TASK DESCRIPTION:
Return every line of the data that contains the string "Boston".

╭──

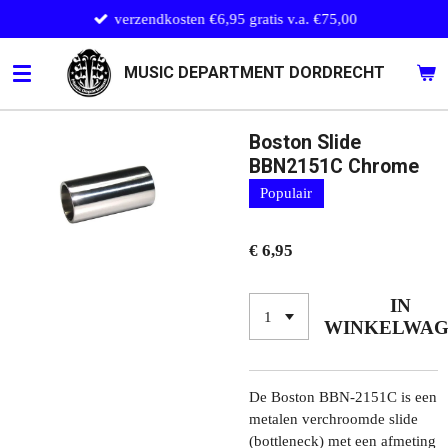
verzendkosten €6,95 gratis v.a. €75,00
Ga
direct
naar
MUSIC DEPARTMENT DORDRECHT
de
hoofdinhoud
Boston Slide
BBN2151C Chrome
Populair
€ 6,95
IN
WINKELWA
De Boston BBN-2151C is een
metalen verchroomde slide
(bottleneck) met een afmeting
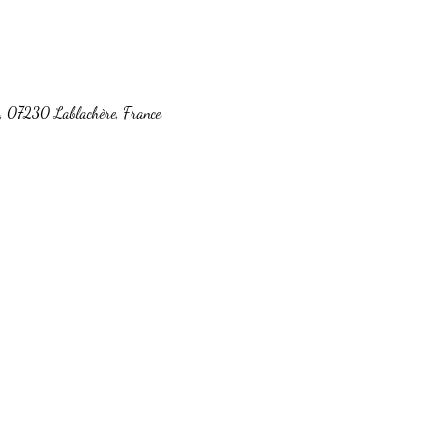
c, 07230 Lablachère, France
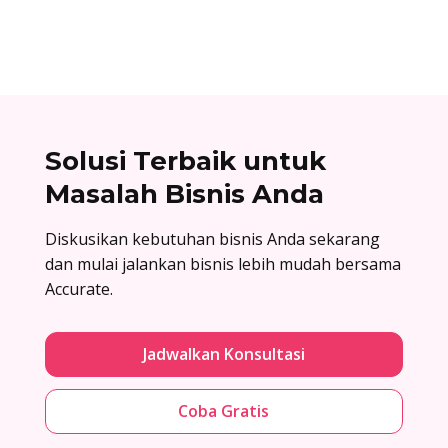
lengkapnya di sini!
Solusi Terbaik untuk
Masalah Bisnis Anda
Diskusikan kebutuhan bisnis Anda sekarang
dan mulai jalankan bisnis lebih mudah bersama
Accurate.
Jadwalkan Konsultasi
Coba Gratis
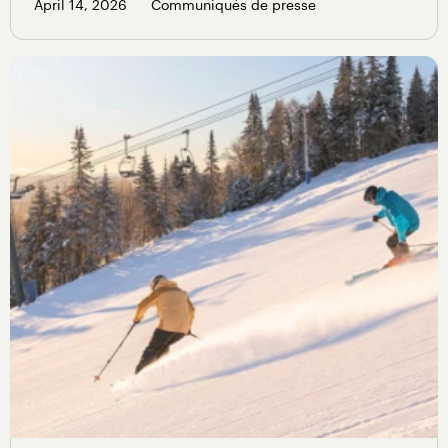
April 14, 2026
Communiqués de presse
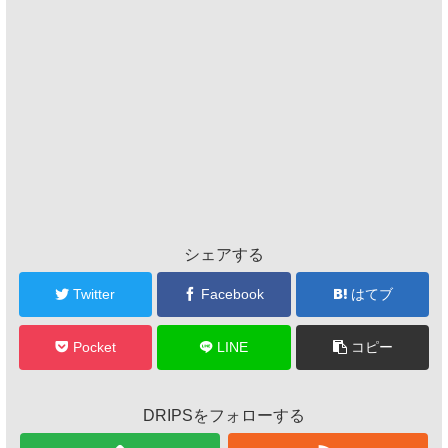
シェアする
Twitter
Facebook
はてブ
Pocket
LINE
コピー
DRIPSをフォローする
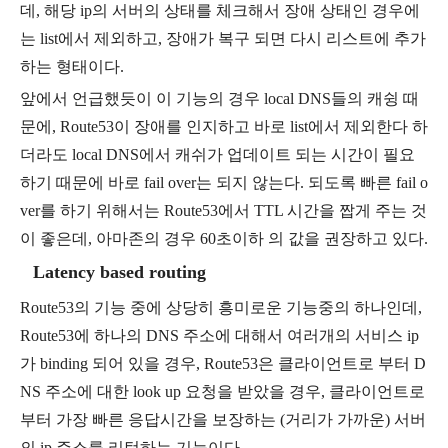
데
,
해당
ip
의 서버의 상태를 체크해서 장애 상태인 경우에
는
list
에서 제외하고
,
장애가 복구 되면 다시 리스트에 추가
하는 형태이다
.
앞에서 언급했듯이 이 기능의 경우
local DNS
들의 캐슁 때
문에
, Route53
이 장애를 인지하고 바로
list
에서 제외한다 하
더라도
local DNS
에서 캐쉬가 업데이트 되는 시간이 필요
하기 때문에 바로
fail over
는 되지 않는다
.
되도록 빠른
fail o
ver
를 하기 위해서는
Route53
에서
TTL
시간을 짭게 주는 것
이 좋은데
,
아마존의 경우
60
초이하 의 값을 권장하고 있다
.
Latency based routing
Route53
의 기능 중에 상당히 흥미로운 기능중의 하나인데
,
Route53
에 하나의
DNS
주소에 대해서 여러개의 서비스
ip
가
binding
되어 있을 경우
, Route53
은 클라이언트로 부터
D
NS
주소에 대한
look up
요청을 받았을 경우
,
클라이언트로
부터 가장 빠른 응답시간을 보장하는
(
거리가 가까운
)
서버
의
ip
주소를 리턴하는 기능이다
.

╰──

YOUR RESPONSE:
Boston Slide
De Boston BBN-2151C is een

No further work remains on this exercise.